━━ DATA PROVIDED

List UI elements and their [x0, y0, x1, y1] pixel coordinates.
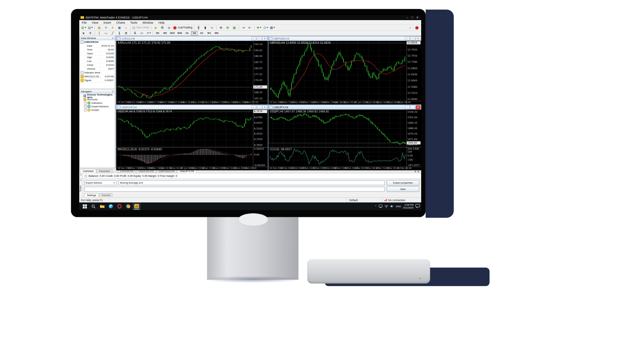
chart-window-titlebar[interactable]: AAPLm,H4–▫✕: [116, 36, 268, 41]
indicators-list[interactable]: ✚▼: [256, 25, 262, 30]
speaker-icon[interactable]: [390, 203, 394, 209]
timeframe-m5[interactable]: M5: [162, 31, 168, 35]
expert-type-select[interactable]: Expert Advisor ▼: [84, 180, 116, 185]
bar-chart-mode[interactable]: ╫: [196, 25, 202, 30]
timeframe-mn[interactable]: MN: [213, 31, 220, 35]
symbol-field[interactable]: [84, 187, 385, 192]
restore-button[interactable]: ▫: [257, 105, 262, 109]
zoom-out[interactable]: ⊖: [225, 25, 231, 30]
alerts[interactable]: ◉: [166, 25, 172, 30]
candlestick-mode[interactable]: ▮: [202, 25, 208, 30]
cursor-tool[interactable]: ➤: [81, 31, 87, 36]
restore-button[interactable]: ▫: [257, 37, 262, 41]
close-button[interactable]: ✕: [262, 105, 267, 109]
arrows-tool[interactable]: ↗▼: [145, 31, 151, 36]
action-center-icon[interactable]: [415, 203, 420, 209]
expand-icon[interactable]: +: [84, 109, 87, 111]
title-bar[interactable]: 69470794: MetaTrader 4 EXNESS - USDJPY,H…: [79, 15, 421, 20]
chart-window-gbpusd-h4[interactable]: GBPUSD,H4–▫✕: [268, 36, 421, 105]
menu-view[interactable]: View: [89, 21, 101, 24]
tester-tab-settings[interactable]: Settings: [84, 193, 99, 197]
trendline-tool[interactable]: ╱: [110, 31, 116, 36]
taskbar-search[interactable]: [89, 203, 97, 210]
minimize-button[interactable]: –: [406, 16, 408, 19]
chart-window-titlebar[interactable]: GBPUSD,H4–▫✕: [268, 36, 421, 41]
chart-canvas-usdjpy[interactable]: [268, 110, 421, 170]
chart-canvas-aaplm[interactable]: [116, 41, 268, 104]
start-button[interactable]: [81, 203, 89, 210]
menu-file[interactable]: File: [79, 21, 89, 24]
minimize-button[interactable]: –: [251, 37, 256, 41]
menu-window[interactable]: Window: [140, 21, 156, 24]
expert-name-field[interactable]: Moving Average.ex4: [118, 180, 385, 185]
auto-scroll[interactable]: ⇥: [240, 25, 246, 30]
tile-windows[interactable]: ▦: [231, 25, 237, 30]
close-button[interactable]: ✕: [416, 105, 421, 109]
chart-window-usdchf-h4[interactable]: USDCHF,H4–▫✕: [116, 105, 268, 171]
timeframe-h4[interactable]: H4: [191, 31, 198, 35]
navigator-item-indicators[interactable]: +ƒIndicators: [80, 101, 115, 105]
notifications[interactable]: ⬤: [414, 25, 420, 30]
fibonacci-tool[interactable]: ≣: [123, 31, 129, 36]
start-button[interactable]: Start: [387, 186, 419, 192]
market-watch[interactable]: ▦: [96, 25, 102, 30]
maximize-button[interactable]: □: [411, 16, 413, 19]
minimize-button[interactable]: –: [405, 105, 410, 109]
menu-tools[interactable]: Tools: [128, 21, 140, 24]
close-button[interactable]: ✕: [416, 16, 419, 19]
chart-canvas-gbpusd[interactable]: [268, 41, 421, 104]
minimize-button[interactable]: –: [405, 37, 410, 41]
metatrader4-app[interactable]: [133, 203, 141, 210]
timeframe-w1[interactable]: W1: [206, 31, 213, 35]
file-explorer[interactable]: [98, 203, 106, 210]
expand-icon[interactable]: +: [84, 102, 87, 104]
chart-window-titlebar[interactable]: USDCHF,H4–▫✕: [116, 105, 268, 110]
chrome-browser[interactable]: [124, 203, 132, 210]
close-button[interactable]: ✕: [416, 37, 421, 41]
close-icon[interactable]: ✕: [80, 179, 82, 182]
minimize-button[interactable]: –: [251, 105, 256, 109]
metaeditor[interactable]: ◆: [153, 25, 159, 30]
nav-tab-common[interactable]: Common: [80, 169, 96, 173]
restore-button[interactable]: ▫: [410, 105, 415, 109]
label-tool[interactable]: ▭: [139, 31, 145, 36]
timeframe-m1[interactable]: M1: [154, 31, 161, 35]
navigator-item-exness-technologies-mt-[interactable]: ▤Exness Technologies MT4: [80, 94, 115, 98]
close-icon[interactable]: ✕: [80, 174, 82, 176]
timeframe-m15[interactable]: M15: [169, 31, 176, 35]
navigator[interactable]: ★: [110, 25, 116, 30]
chart-canvas-usdchf[interactable]: [116, 110, 268, 170]
templates[interactable]: ▩▼: [269, 25, 275, 30]
language-indicator[interactable]: ENG: [396, 205, 401, 208]
crosshair-tool[interactable]: ✛: [87, 31, 93, 36]
autotrading[interactable]: ⬤AutoTrading: [173, 25, 193, 30]
text-tool[interactable]: A: [132, 31, 138, 36]
periods-list[interactable]: ◷▼: [263, 25, 269, 30]
close-icon[interactable]: ✕: [112, 90, 114, 93]
vertical-line-tool[interactable]: |: [96, 31, 102, 36]
navigator-item-scripts[interactable]: +≡Scripts: [80, 108, 115, 112]
nav-tab-favorites[interactable]: Favorites: [97, 169, 112, 173]
tester-tab-journal[interactable]: Journal: [99, 193, 112, 197]
terminal-panel[interactable]: ▣: [116, 25, 122, 30]
line-chart-mode[interactable]: ∿: [209, 25, 215, 30]
chart-window-aaplm-h4[interactable]: AAPLm,H4–▫✕: [116, 36, 268, 105]
tray-chevron-icon[interactable]: ⌃: [375, 205, 377, 208]
timeframe-d1[interactable]: D1: [198, 31, 205, 35]
chart-window-usdjpy-h4[interactable]: USDJPY,H4–▫✕: [268, 105, 421, 171]
search[interactable]: ⌕: [407, 25, 413, 30]
tab-scroll-arrows[interactable]: ◀ ▶: [414, 170, 421, 173]
profile-cell[interactable]: Default: [347, 198, 382, 202]
chart-shift[interactable]: ⇤: [247, 25, 253, 30]
profiles[interactable]: ▤▼: [87, 25, 93, 30]
zoom-in[interactable]: ⊕: [218, 25, 224, 30]
navigator-item-expert-advisors[interactable]: +◆Expert Advisors: [80, 105, 115, 108]
close-button[interactable]: ✕: [262, 37, 267, 41]
edge-browser[interactable]: [107, 203, 115, 210]
expert-properties-button[interactable]: Expert properties: [387, 180, 419, 186]
channel-tool[interactable]: ∥: [116, 31, 122, 36]
horizontal-line-tool[interactable]: —: [103, 31, 109, 36]
pc-status-icon[interactable]: [379, 203, 383, 209]
menu-insert[interactable]: Insert: [101, 21, 114, 24]
menu-charts[interactable]: Charts: [114, 21, 128, 24]
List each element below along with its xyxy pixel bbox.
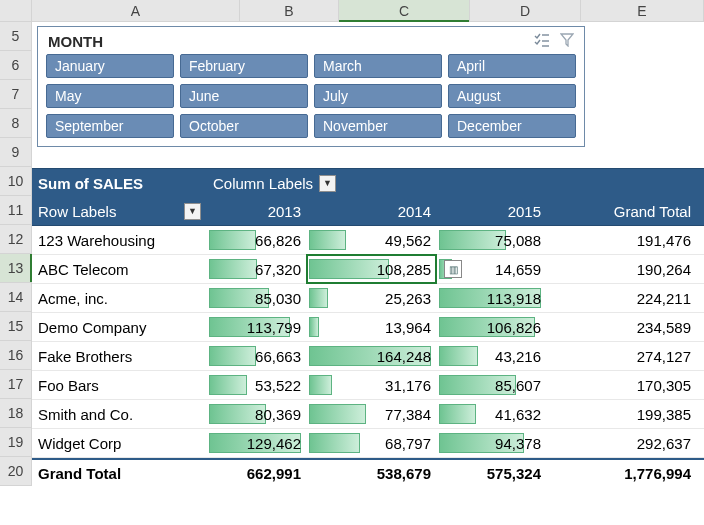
- row-label[interactable]: Smith and Co.: [32, 400, 207, 428]
- multi-select-icon[interactable]: [534, 33, 550, 50]
- column-labels-header: Column Labels ▼: [207, 169, 437, 197]
- data-cell[interactable]: 43,216: [437, 342, 547, 370]
- row-header-20[interactable]: 20: [0, 457, 32, 486]
- worksheet: ABCDE 567891011121314151617181920 MONTH: [0, 0, 704, 486]
- grand-total-label: Grand Total: [32, 460, 207, 486]
- row-header-19[interactable]: 19: [0, 428, 32, 457]
- quick-analysis-icon[interactable]: ▥: [444, 260, 462, 278]
- row-label[interactable]: Fake Brothers: [32, 342, 207, 370]
- column-headers: ABCDE: [0, 0, 704, 22]
- data-cell[interactable]: 77,384: [307, 400, 437, 428]
- row-label[interactable]: 123 Warehousing: [32, 226, 207, 254]
- data-cell[interactable]: 108,285: [307, 255, 437, 283]
- row-header-18[interactable]: 18: [0, 399, 32, 428]
- row-header-5[interactable]: 5: [0, 22, 32, 51]
- slicer-title: MONTH: [48, 33, 103, 50]
- data-cell[interactable]: 53,522: [207, 371, 307, 399]
- row-label[interactable]: Acme, inc.: [32, 284, 207, 312]
- row-labels-dropdown[interactable]: ▼: [184, 203, 201, 220]
- row-header-13[interactable]: 13: [0, 254, 32, 283]
- row-labels-header: Row Labels ▼: [32, 197, 207, 225]
- row-header-6[interactable]: 6: [0, 51, 32, 80]
- slicer-item-september[interactable]: September: [46, 114, 174, 138]
- data-cell[interactable]: 164,248: [307, 342, 437, 370]
- slicer-item-february[interactable]: February: [180, 54, 308, 78]
- col-header-D[interactable]: D: [470, 0, 581, 21]
- row-header-11[interactable]: 11: [0, 196, 32, 225]
- row-label[interactable]: ABC Telecom: [32, 255, 207, 283]
- row-grand-total: 274,127: [547, 342, 697, 370]
- row-grand-total: 292,637: [547, 429, 697, 457]
- row-grand-total: 199,385: [547, 400, 697, 428]
- row-grand-total: 191,476: [547, 226, 697, 254]
- data-cell[interactable]: 106,826: [437, 313, 547, 341]
- slicer-item-august[interactable]: August: [448, 84, 576, 108]
- row-header-8[interactable]: 8: [0, 109, 32, 138]
- data-cell[interactable]: 66,663: [207, 342, 307, 370]
- data-cell[interactable]: 94,378: [437, 429, 547, 457]
- data-cell[interactable]: 67,320: [207, 255, 307, 283]
- slicer-item-july[interactable]: July: [314, 84, 442, 108]
- data-cell[interactable]: 68,797: [307, 429, 437, 457]
- slicer-item-april[interactable]: April: [448, 54, 576, 78]
- slicer-item-december[interactable]: December: [448, 114, 576, 138]
- data-cell[interactable]: 66,826: [207, 226, 307, 254]
- data-cell[interactable]: 85,030: [207, 284, 307, 312]
- column-labels-dropdown[interactable]: ▼: [319, 175, 336, 192]
- row-label[interactable]: Widget Corp: [32, 429, 207, 457]
- slicer-item-october[interactable]: October: [180, 114, 308, 138]
- table-row: Demo Company113,79913,964106,826234,589: [32, 313, 704, 342]
- table-row: ABC Telecom67,320108,28514,659190,264: [32, 255, 704, 284]
- table-row: Widget Corp129,46268,79794,378292,637: [32, 429, 704, 458]
- slicer-items: JanuaryFebruaryMarchAprilMayJuneJulyAugu…: [46, 54, 576, 138]
- data-cell[interactable]: 75,088: [437, 226, 547, 254]
- row-header-15[interactable]: 15: [0, 312, 32, 341]
- row-header-7[interactable]: 7: [0, 80, 32, 109]
- row-header-14[interactable]: 14: [0, 283, 32, 312]
- col-header-B[interactable]: B: [240, 0, 339, 21]
- slicer-item-january[interactable]: January: [46, 54, 174, 78]
- data-cell[interactable]: 31,176: [307, 371, 437, 399]
- row-header-10[interactable]: 10: [0, 167, 32, 196]
- row-header-16[interactable]: 16: [0, 341, 32, 370]
- year-header-2015[interactable]: 2015: [437, 197, 547, 225]
- grid-body[interactable]: MONTH JanuaryFebruaryMarchAprilMayJuneJu…: [32, 22, 704, 486]
- row-headers: 567891011121314151617181920: [0, 22, 32, 486]
- row-label[interactable]: Demo Company: [32, 313, 207, 341]
- pivot-table: Sum of SALES Column Labels ▼ Row Labels …: [32, 168, 704, 486]
- data-cell[interactable]: 129,462: [207, 429, 307, 457]
- slicer-month[interactable]: MONTH JanuaryFebruaryMarchAprilMayJuneJu…: [37, 26, 585, 147]
- data-cell[interactable]: 49,562: [307, 226, 437, 254]
- data-cell[interactable]: 25,263: [307, 284, 437, 312]
- row-header-17[interactable]: 17: [0, 370, 32, 399]
- table-row: Foo Bars53,52231,17685,607170,305: [32, 371, 704, 400]
- select-all-corner[interactable]: [0, 0, 32, 21]
- table-row: Fake Brothers66,663164,24843,216274,127: [32, 342, 704, 371]
- year-header-2014[interactable]: 2014: [307, 197, 437, 225]
- slicer-item-march[interactable]: March: [314, 54, 442, 78]
- data-cell[interactable]: 80,369: [207, 400, 307, 428]
- slicer-item-june[interactable]: June: [180, 84, 308, 108]
- grand-total-row: Grand Total 662,991 538,679 575,324 1,77…: [32, 458, 704, 486]
- row-header-9[interactable]: 9: [0, 138, 32, 167]
- grand-total-col-header: Grand Total: [547, 197, 697, 225]
- data-cell[interactable]: 13,964: [307, 313, 437, 341]
- data-cell[interactable]: 113,918: [437, 284, 547, 312]
- table-row: Acme, inc.85,03025,263113,918224,211: [32, 284, 704, 313]
- col-header-A[interactable]: A: [32, 0, 240, 21]
- row-header-12[interactable]: 12: [0, 225, 32, 254]
- col-header-C[interactable]: C: [339, 0, 470, 21]
- data-cell[interactable]: 113,799: [207, 313, 307, 341]
- grand-total-2014: 538,679: [307, 460, 437, 486]
- row-label[interactable]: Foo Bars: [32, 371, 207, 399]
- table-row: Smith and Co.80,36977,38441,632199,385: [32, 400, 704, 429]
- slicer-item-may[interactable]: May: [46, 84, 174, 108]
- clear-filter-icon[interactable]: [560, 33, 574, 50]
- grand-total-2013: 662,991: [207, 460, 307, 486]
- slicer-item-november[interactable]: November: [314, 114, 442, 138]
- data-cell[interactable]: 41,632: [437, 400, 547, 428]
- row-labels-text: Row Labels: [38, 203, 116, 220]
- data-cell[interactable]: 85,607: [437, 371, 547, 399]
- col-header-E[interactable]: E: [581, 0, 704, 21]
- year-header-2013[interactable]: 2013: [207, 197, 307, 225]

━━━━

EXERCISE PROMPT: Across the whole listing above, find every line with the string "tester" and copy it.

WORKED SOLUTION:
tester-tab-settings[interactable]: Settings: [84, 193, 99, 197]
tester-tab-journal[interactable]: Journal: [99, 193, 112, 197]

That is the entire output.